Blue Cross advises that a pair of rabbits have 24-hour access to a space that is no less than three metres by two metres by one metre high. Converted sheds or children’s playhouses are often just as cost-effective as the traditional hutch.
As rabbits are most active at dusk, dawn and at times during the night, exercise areas should be permanently attached so they have freedom to come and go.
A single bunny is a lonely bunny. Rabbits are social creatures and need the company of their own kind. Keep at least two together and you’ll never look back—watching rabbits interact with each other is a joy.
The best combination is a neutered male and neutered female, but neutered same-sex siblings can work too. Introducing rabbits should be done slowly with a lot of care as, although they are social, they are also territorial.
Rabbits can reproduce from four months, so it’s important to get them neutered—talk to your vet about this.
It prevents accidental litters and health problems, but also means that rabbits can live successfully with other rabbits.

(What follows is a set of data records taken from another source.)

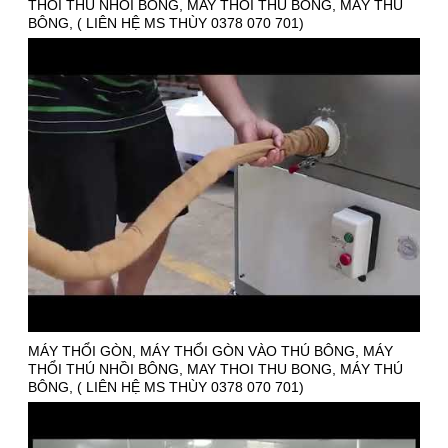
THỔI THÚ NHỒI BÔNG, MAY THOI THU BONG, MÁY THÚ
BÔNG, ( LIÊN HỆ MS THÙY 0378 070 701)
MÁY THỔI GÒN, MÁY THỔI GÒN VÀO THÚ BÔNG, MÁY
THỔI THÚ NHỒI BÔNG, MAY THOI THU BONG, MÁY THÚ
BÔNG, ( LIÊN HỆ MS THÙY 0378 070 701)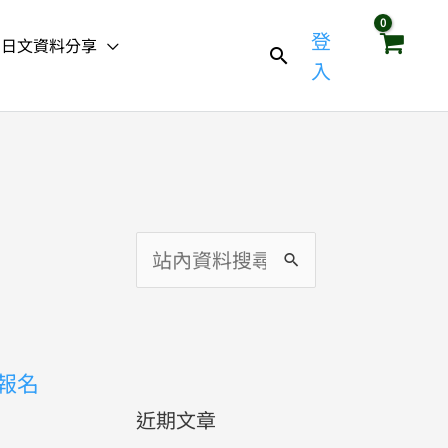
登
日文資料分享
入
搜
尋
關
鍵
驗報名
字
近期文章
: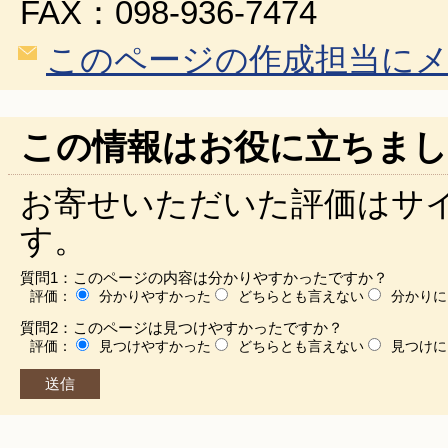
FAX：098-936-7474
このページの作成担当に
この情報はお役に立ちまし
お寄せいただいた評価はサ
す。
質問1：このページの内容は分かりやすかったですか？
評価：
分かりやすかった
どちらとも言えない
分かりに
質問2：このページは見つけやすかったですか？
評価：
見つけやすかった
どちらとも言えない
見つけに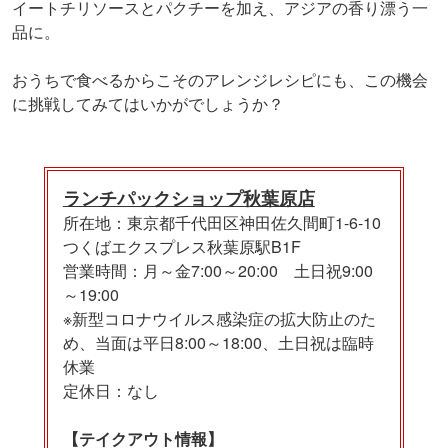
イートチリソースとパクチーを加え、アジアの香り漂う一
品に。
おうちで食べるからこそのアレンジレシピにも、この機会
に挑戦してみてはいかがでしょうか？
ランチパックショップ秋葉原店
所在地：東京都千代田区神田佐久間町1-6-10
つくばエクスプレス秋葉原駅B1F
営業時間：月～金7:00～20:00 土日祝9:00
～19:00
※新型コロナウイルス感染症の拡大防止のた
め、当面は平日8:00～18:00、土日祝は臨時
休業
定休日：なし
【テイクアウト情報】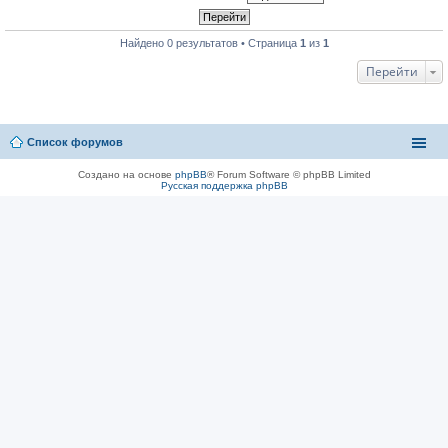
Найдено 0 результатов • Страница
1
из
1
Перейти
Список форумов
Создано на основе
phpBB
® Forum Software © phpBB Limited
Русская поддержка phpBB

Even same sex pairs should be neutered—this will help prevent serious fighting.
All paws on the floor
Rabbits are seen as a good first pet for children, but they do not enjoy being picked up
Unfortunately, rabbits are still thought of as an “easy” introduction to owning a pet and are often bought for small children.
They don’t enjoy being picked up and cuddled and they are easily frightened.
"Rabbits, being prey animals, like to keep all four feet firmly on the ground"
Of course, children can enjoy learning about rabbits and interacting with them. But rabbits, being prey animals, like to keep all four feet firmly on the ground and prefer to hop onto a lap to get a tasty treat rather than be picked up and carried around.
The right food
Sugary foods like carrots should only be fed to rabbits occasionally
Rabbits have a complex digestive system and teeth that grow continuously—they need constant access to grass (not freshly cut) of good quality to keep them healthy.
They only need a small amount of concentrated food a day (about an egg cup twice a day for the average rabbit) and a few healthy greens.
"Rabbits need constant access to grass (not freshly cut) of good quality to keep them healthy"
Avoid muesli food. “Sugary” vegetables and fruits (carrots and apples) should only be fed very occasionally, if at all.
Consider adopting rabbits from a rescue shelter, as there are many who are looking for homes and often already have bonded pairs.